Beyond the ratings game
8 and older
"The Princess Diaries." (G.) Julie Andrews as queen of tiny Euro principality comes to San Francisco to recruit her estranged granddaughter (Anne Hathaway), an awkward 15-year-old, as next in line for throne. Talk of divorce and death of an estranged parent; teens kissing.
"The Glass House." Leelee Sobieski as teen whose parents die in car crash tries to foil sinister guardians in thriller. Teens smoke, drive recklessly; adults drink, abuse prescription drugs; teen drugged against will; stabbing; hit-and-run; threatening sexual innuendo. Not for preteens.
"Hardball." Keanu Reeves as gambler who grudgingly coaches Little League team from the projects. Street profanity used by 10-year-olds-could be viewed as stereotyping; lethal gun violence, kids in danger; fights; liquor, cigarettes; drug humor; mild sexual innuendo. Not for preteens.

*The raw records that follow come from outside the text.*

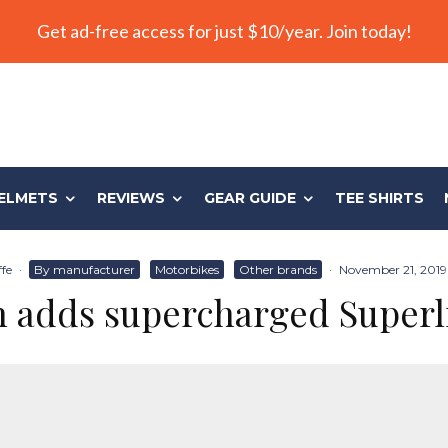
Get ad-free access for just $10/year. Join today!
ELMETS
REVIEWS
GEAR GUIDE
TEE SHIRTS
ffe
·
By manufacturer
Motorbikes
Other brands
·
November 21, 2019
 adds supercharged Superl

"The Musketeer." Adaptation of Alexandre Dumas' "Three Musketeers," with Justin Chambers as D'Artagnan. Bloodless sword, gunplay, runnings-through implied; children hit, threatened; mild sexual innuendo; rats, roaches. Not for preteens.
"The Curse of the Jade Scorpion." Woody Allen's caper comedy about grumpy insurance investigator (Allen) and efficiency expert (Helen Hunt) he hates. Muted sexual innuendo; jokey use of word "pederasty"; drinking; heavy smoking. Not really for preteens.
"Rock Star." Mark Wahlberg as heavy metal fan singing with obscure band in 1980s Pennsylvania, his life altered when he replaces lead singer of hot group. Relatively mild profanity; implied sexual situations; toplessness; bawdy sexual innuendo; fights; drugs, liquor, cigarettes; nipple-piercing scene. High-schoolers.
"Two Can Play That Game." Vivica A. Fox, Morris Chestnut play mind games in comedy of manners. Lewd sexual slang, strong sexual innuendo; occasional profanity; suggestive dancing; moderate social drinking. 16 and older.
"Jeepers Creepers." Justin Long, Gina Philips as brother and sister harassed by aggressively driven truck. Cliched but clever horror flick works while bogeyman remains faceless. Gut and throat-goring violence; corpses with incisions; rats; profanity. High school horror buffs.
"American Pie 2." Now it's college guys seeking sex -- especially Jason Biggs as clumsy Jim, with Eugene Levy as his nerdy dad. Masturbatory high jinks, explicit sexual situations, innuendo; crude sexual language; homophobia; toplessness; toilet humor; profanity. 17 and older (in ideal world).